- **What to work on**
A faithful retyping of every entry below is wanted, with images left out.

Transcribed page contents
>>>>

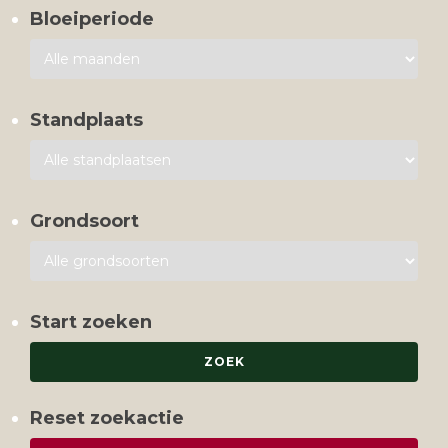
Bloeiperiode
Standplaats
Grondsoort
Start zoeken
Reset zoekactie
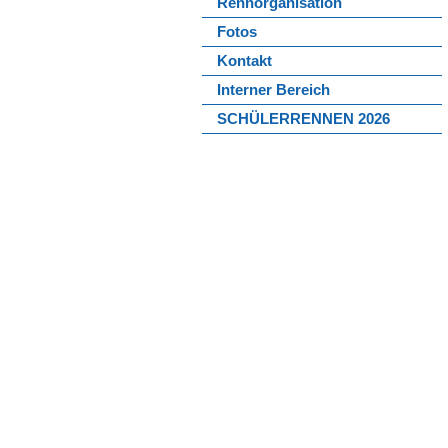
Rennorganisation
Fotos
Kontakt
Interner Bereich
SCHÜLERRENNEN 2026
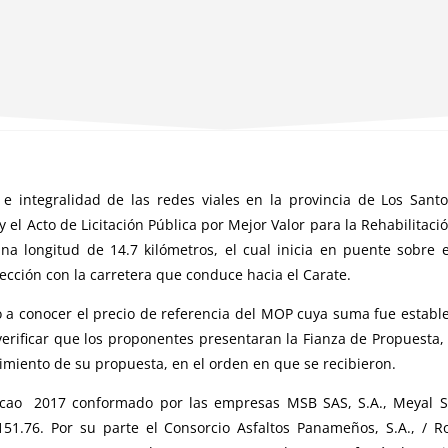
 e integralidad de las redes viales en la provincia de Los Santo
 el Acto de Licitación Pública por Mejor Valor para la Rehabilitaci
a longitud de 14.7 kilómetros, el cual inicia en puente sobre e
ección con la carretera que conduce hacia el Carate.
io a conocer el precio de referencia del MOP cuya suma fue establ
verificar que los proponentes presentaran la Fianza de Propuesta, 
nimiento de su propuesta, en el orden en que se recibieron.
Cacao 2017 conformado por las empresas MSB SAS, S.A., Meyal S
,151.76. Por su parte el Consorcio Asfaltos Panameños, S.A., / 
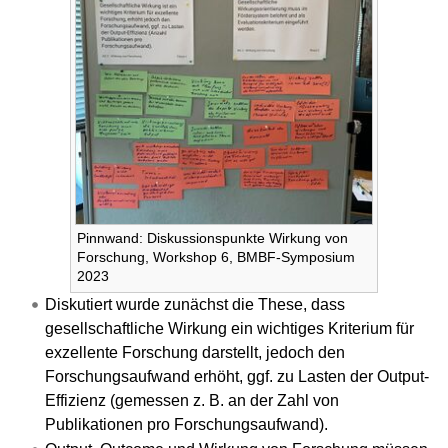
Pinnwand: Diskussionspunkte Wirkung von
Forschung, Workshop 6, BMBF-Symposium
2023
Diskutiert wurde zunächst die These, dass
gesellschaftliche Wirkung ein wichtiges Kriterium für
exzellente Forschung darstellt, jedoch den
Forschungsaufwand erhöht, ggf. zu Lasten der Output-
Effizienz (gemessen z. B. an der Zahl von
Publikationen pro Forschungsaufwand).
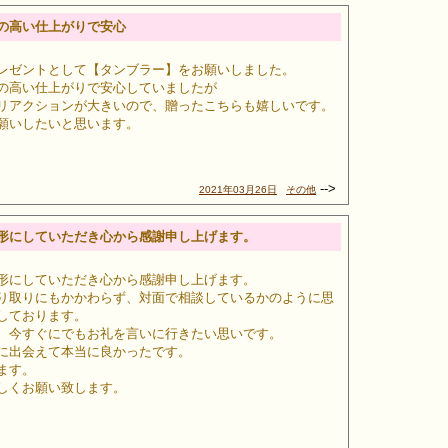
の高い仕上がりで安心
レゼントとして【タンブラー】をお願いしました。
の高い仕上がりで安心していましたが
リアクションが大きいので、贈ったこちらも嬉しいです。
願いしたいと思います。
-->
2021年03月26日
その他
形にしていただき心から感謝申し上げます。
形にしていただき心から感謝申し上げます。
り取りにもかかわらず、対面で相談しているかのように思
しております。
、今すぐにでもお礼を言いに行きたい思いです。
に出会えて本当に良かったです。
ます。
しくお願い致します。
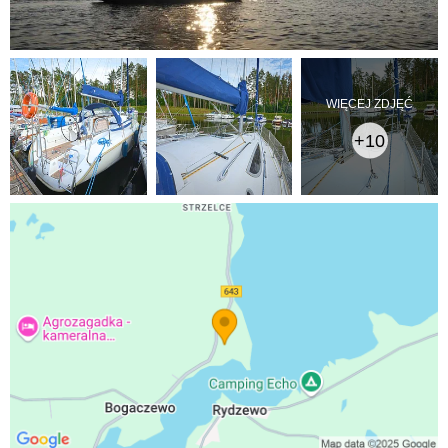
WIĘCEJ ZDJĘĆ
+10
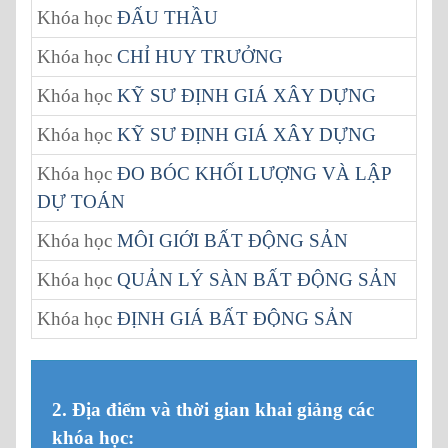
Khóa học
ĐẤU THẦU
Khóa học
CHỈ HUY TRƯỞNG
Khóa học
KỸ SƯ ĐỊNH GIÁ XÂY DỰNG
Khóa học
KỸ SƯ ĐỊNH GIÁ XÂY DỰNG
Khóa học
ĐO BÓC KHỐI LƯỢNG VÀ LẬP
DỰ TOÁN
Khóa học
MÔI GIỚI BẤT ĐỘNG SẢN
Khóa học
QUẢN LÝ SÀN BẤT ĐỘNG SẢN
Khóa học
ĐỊNH GIÁ BẤT ĐỘNG SẢN
2. Địa điểm và thời gian khai giảng các
khóa học:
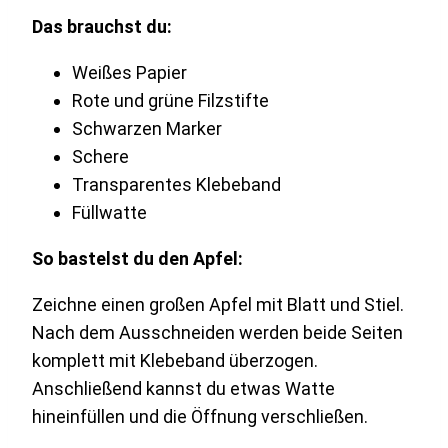
Das brauchst du:
Weißes Papier
Rote und grüne Filzstifte
Schwarzen Marker
Schere
Transparentes Klebeband
Füllwatte
So bastelst du den Apfel:
Zeichne einen großen Apfel mit Blatt und Stiel.
Nach dem Ausschneiden werden beide Seiten
komplett mit Klebeband überzogen.
Anschließend kannst du etwas Watte
hineinfüllen und die Öffnung verschließen.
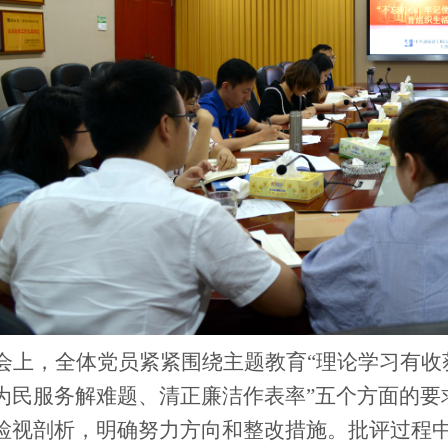
会上，全体党员紧紧围绕主题教育
“理论学习有
为民服务解难题、清正廉洁作表率”五个方面的要
检视剖析，明确努力方向和整改措施。批评过程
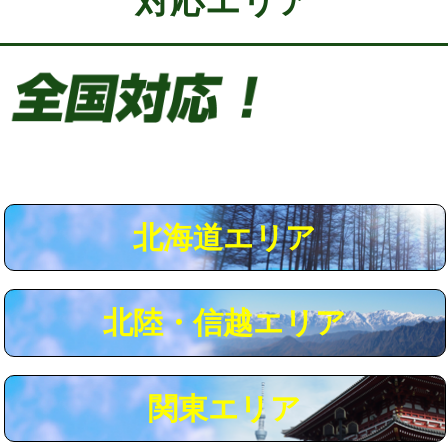
対応エリア
給水管工事※（保温材使用（バンド止
5,500円
め込み）)
給水管工事※（土の掘削・埋め戻し作
11,000円
業)
給水管工事※（塩ビ管（VP・HI）使
33,000円
用/3ｍまで)
給水管工事※（塩ビ管（VP・HI）使
+8,800円
用（追加）/3ｍ超え)
北海道エリア
給水管工事※（ライニング鋼管・銅
44,000円
管・ポリ管・HT管使用/3ｍまで)
北陸・信越エリア
給水管工事※（ライニング鋼管・銅
+8,800円
管・ポリ管・HT管使用/3ｍ超え)
マス交換（土の掘削・埋め戻し作業）
11,000円~
関東エリア
マス交換（深さ50㎝未満）
55,000円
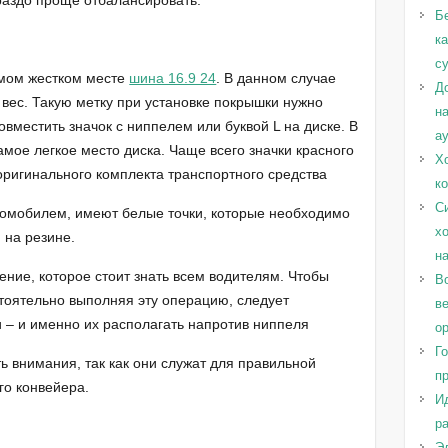
раздо проще отбалансировать.
Б
к
с
амом жестком месте
шина 16.9 24
. В данном случае
Д
 вес. Такую метку при установке покрышки нужно
н
овместить значок с ниппелем или буквой L на диске. В
а
амое легкое место диска. Чаще всего значки красного
Х
оригинального комплекта транспортного средства
к
С
томобилем, имеют белые точки, которые необходимо
х
и на резине.
н
ние, которое стоит знать всем водителям. Чтобы
Во
стоятельно выполняя эту операцию, следует
в
 – и именно их располагать напротив ниппеля
о
Г
ь внимания, так как они служат для правильной
п
го конвейера.
И
ра
Эл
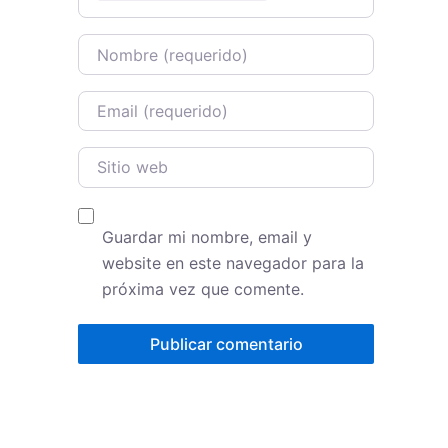
Name
Email
Sitio web
Guardar mi nombre, email y
website en este navegador para la
próxima vez que comente.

<<<<

- **Task answer**
Bloeiperiode
Standplaats
Grondsoort
Start zoeken
Reset zoekactie
Rennorganisation
Fotos
Kontakt
Interner Bereich
SCHÜLERRENNEN 2026
 e integralidad de las redes viales en la provincia de Los Santo
 el Acto de Licitación Pública por Mejor Valor para la Rehabilitaci
a longitud de 14.7 kilómetros, el cual inicia en puente sobre e
ección con la carretera que conduce hacia el Carate.
io a conocer el precio de referencia del MOP cuya suma fue establ
verificar que los proponentes presentaran la Fianza de Propuesta, 
nimiento de su propuesta, en el orden en que se recibieron.
Cacao 2017 conformado por las empresas MSB SAS, S.A., Meyal S
,151.76. Por su parte el Consorcio Asfaltos Panameños, S.A., / 
Pinnwand: Diskussionspunkte Wirkung von
Forschung, Workshop 6, BMBF-Symposium
2023
Diskutiert wurde zunächst die These, dass
gesellschaftliche Wirkung ein wichtiges Kriterium für
exzellente Forschung darstellt, jedoch den
Forschungsaufwand erhöht, ggf. zu Lasten der Output-
Effizienz (gemessen z. B. an der Zahl von
Publikationen pro Forschungsaufwand).
の高い仕上がりで安心
レゼントとして【タンブラー】をお願いしました。
の高い仕上がりで安心していましたが
リアクションが大きいので、贈ったこちらも嬉しいです。
願いしたいと思います。
-->
2021年03月26日
その他
形にしていただき心から感謝申し上げます。
形にしていただき心から感謝申し上げます。
り取りにもかかわらず、対面で相談しているかのように思
しております。
、今すぐにでもお礼を言いに行きたい思いです。
に出会えて本当に良かったです。
ます。
しくお願い致します。
WIĘCEJ ZDJĘĆ
+10
Khóa học
ĐẤU THẦU
Khóa học
CHỈ HUY TRƯỞNG
Khóa học
KỸ SƯ ĐỊNH GIÁ XÂY DỰNG
Khóa học
KỸ SƯ ĐỊNH GIÁ XÂY DỰNG
Khóa học
ĐO BÓC KHỐI LƯỢNG VÀ LẬP
DỰ TOÁN
Khóa học
MÔI GIỚI BẤT ĐỘNG SẢN
Khóa học
QUẢN LÝ SÀN BẤT ĐỘNG SẢN
Khóa học
ĐỊNH GIÁ BẤT ĐỘNG SẢN
2. Địa điểm và thời gian khai giảng các
khóa học:
Das brauchst du:
Weißes Papier
Rote und grüne Filzstifte
Schwarzen Marker
Schere
Transparentes Klebeband
Füllwatte
So bastelst du den Apfel:
Zeichne einen großen Apfel mit Blatt und Stiel.
Nach dem Ausschneiden werden beide Seiten
komplett mit Klebeband überzogen.
Anschließend kannst du etwas Watte
hineinfüllen und die Öffnung verschließen.
会上，全体党员紧紧围绕主题教育
“理论学习有
为民服务解难题、清正廉洁作表率”五个方面的要
检视剖析，明确努力方向和整改措施。批评过程
対応エリア
給水管工事※（保温材使用（バンド止
5,500円
め込み）)
給水管工事※（土の掘削・埋め戻し作
11,000円
業)
給水管工事※（塩ビ管（VP・HI）使
33,000円
用/3ｍまで)
給水管工事※（塩ビ管（VP・HI）使
+8,800円
用（追加）/3ｍ超え)
北海道エリア
給水管工事※（ライニング鋼管・銅
44,000円
管・ポリ管・HT管使用/3ｍまで)
北陸・信越エリア
給水管工事※（ライニング鋼管・銅
+8,800円
管・ポリ管・HT管使用/3ｍ超え)
マス交換（土の掘削・埋め戻し作業）
11,000円~
関東エリア
マス交換（深さ50㎝未満）
55,000円
раздо проще отбалансировать.
Б
к
с
амом жестком месте
шина 16.9 24
. В данном случае
Д
 вес. Такую метку при установке покрышки нужно
н
овместить значок с ниппелем или буквой L на диске. В
а
амое легкое место диска. Чаще всего значки красного
Х
оригинального комплекта транспортного средства
к
С
томобилем, имеют белые точки, которые необходимо
х
и на резине.
н
ние, которое стоит знать всем водителям. Чтобы
Во
стоятельно выполняя эту операцию, следует
в
 – и именно их располагать напротив ниппеля
о
Г
ь внимания, так как они служат для правильной
п
го конвейера.
И
ра
Эл
Name
Email
Sitio web
Guardar mi nombre, email y
website en este navegador para la
próxima vez que comente.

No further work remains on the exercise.